Good article describing the areas the republicans will likely criticize Kerry on. Good to know his potential weaknesses and plan accordingly for the attacks.
http://www.tnr.com/doc.mhtml?pt=6PSFCm6m%2BOxpLbMfiXVyVZ%3D%3DIn all likelihood, they would hammer Kerry for his opposition to mandatory minimum sentences for dealers who sell drugs to children and for voting against the death penalty for terrorists. They would mock his efforts to provide cash benefits to drug addicts and alcoholics, and his onetime opposition to a modest work requirement for welfare recipients.
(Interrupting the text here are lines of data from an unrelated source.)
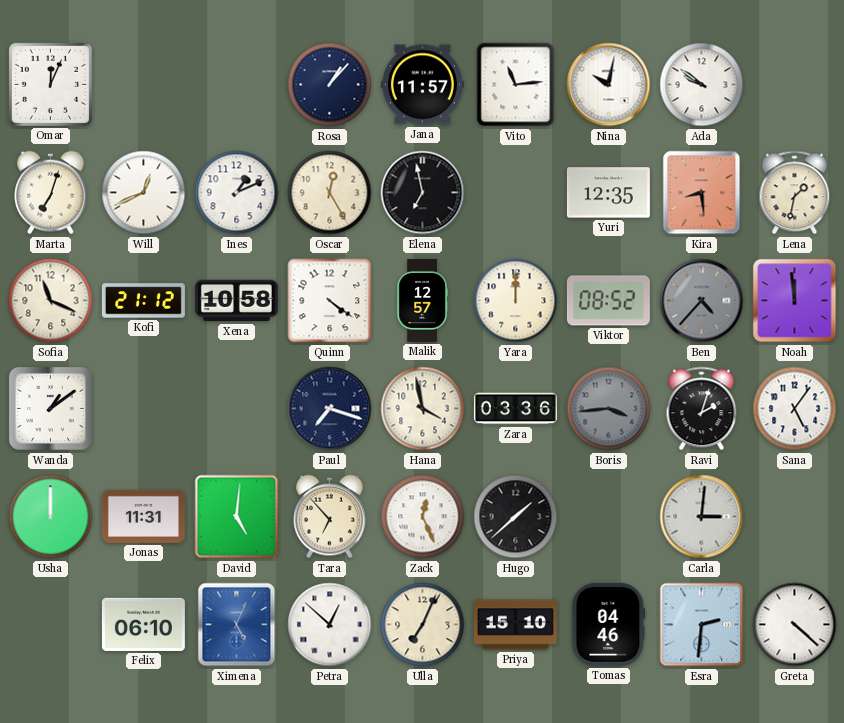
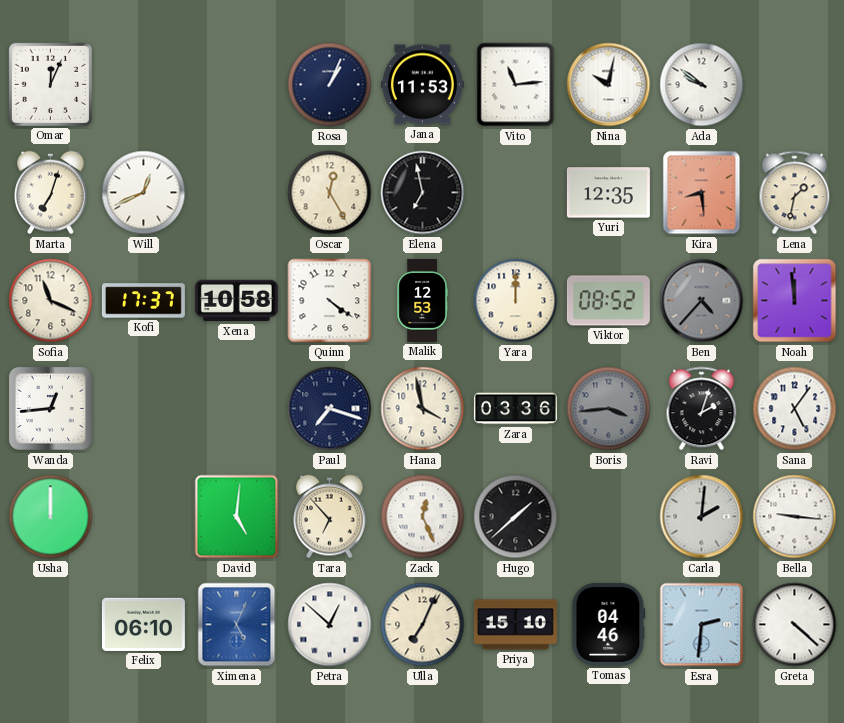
Rosa: 1:07 -> 1:04
Jana: 11:57 -> 11:53
Ines: 1:11 -> none
Kofi: 21:12 -> 17:37
Malik: 12:57 -> 12:53
Wanda: 1:09 -> 12:44
Jonas: 11:31 -> none
Carla: 3:01 -> 2:01
Bella: none -> 9:16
They would trash him for supporting more than half a trillion dollars in tax increases-including hikes in gas taxes and Social Security taxes on ordinary Americans-while accepting free housing and other goodies for himself from friendly influence-peddlers. They would even point out that, when Kerry served as lieutenant governor under one Michael S. Dukakis, Massachusetts famously furloughed more than 500 murderers and sex offenders under a program Kerry later defended as tough.
In fact, they already have.
In 1996, Republican Governor William Weld ran an aggressive campaign for Kerry's Massachusetts Senate seat, blasting him as a soft-on-crime, soft-on-welfare, crazed-on-taxes paleoliberal. He accused Kerry of siding with murderers and junkies over victims and taxpayers; he ran one ad with the slogan: "free rent for kerry. higher taxes for us."
It didn't quite work. Weld was the wrong guy, 1996 was the wrong year, and Massachusetts was the wrong state for a chest-thumping, red-meat, ditch-the-wuss conservative message. Kerry relentlessly linked Weld to the Republican bogeymen Newt Gingrich, Trent Lott, and Bob Dole, energizing his state's powerful labor unions and yellow-dog Democratic establishment, and he managed to escape with a seven-point victory in a state where Bill Clinton thrashed Dole by 34 points. But George W. Bush is not Bill Weld, 2004 is not 1996, and the United States most assuredly is not Massachusetts.